Based on appendage morphology, we also have tentatively assigned a 400 µm long specimen to this species, as an early developmental stage. The most conspicuous feature of O. oelandica is its extremely long antennula branching into three long rods with regular spikes along these, most likely having served as the major structure to sweep in food. Another characteristic feature are minute pores on the outer edges of the posterior limbs and on the trunk tergites, possibly having born sensilla originally and serving as water current detectors.

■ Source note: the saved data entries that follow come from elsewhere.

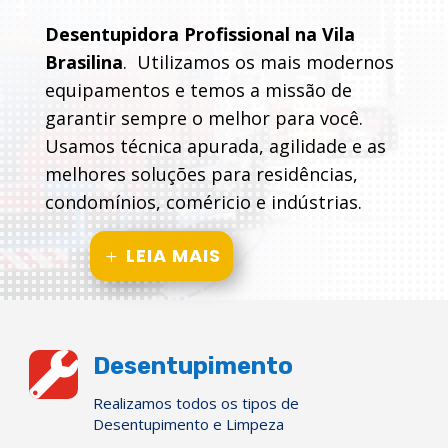
Desentupidora Profissional na Vila
Brasilina
. Utilizamos os mais modernos
equipamentos e temos a missão de
garantir sempre o melhor para você.
Usamos técnica apurada, agilidade e as
melhores soluções para residências,
condomínios, coméricio e indústrias.
LEIA MAIS

Desentupimento
Realizamos todos os tipos de
Desentupimento e Limpeza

The very insignificant proximal endite occurring only on the third head appendage points to a rather basal position of this species, because all other stem crustaceans known so far, have more of these endites – at least during late developmental stages. In line with this, this animal has still exclusively the hypostome and the mouth at its rear and neither a well-defined sternum, not paragnaths.

These helped, e.g., in identifying the combination of the plesiomorphic feeding and locomotory habit of the antennulae with an enormous modification of these for sweeping in line with the specialisation of the exopods of the next two head limbs and, hence, development of a sweep-net feeding mode as one of the key novelties in the evolution of Crustacea s. l. Such mode of feeding coupled with feeding is still practiced in the naupliar and metanaupliar phase of many extant eucrustaceans, or even adults, and led us to put forward the hypothesis that, different from Arthropoda s. str. and Euarthropoda, crustacean evolution started at small scale, i.e. in the millimetre range.

A larger paper on this interesting animal is almost finished and will, hopefully be submitted soon.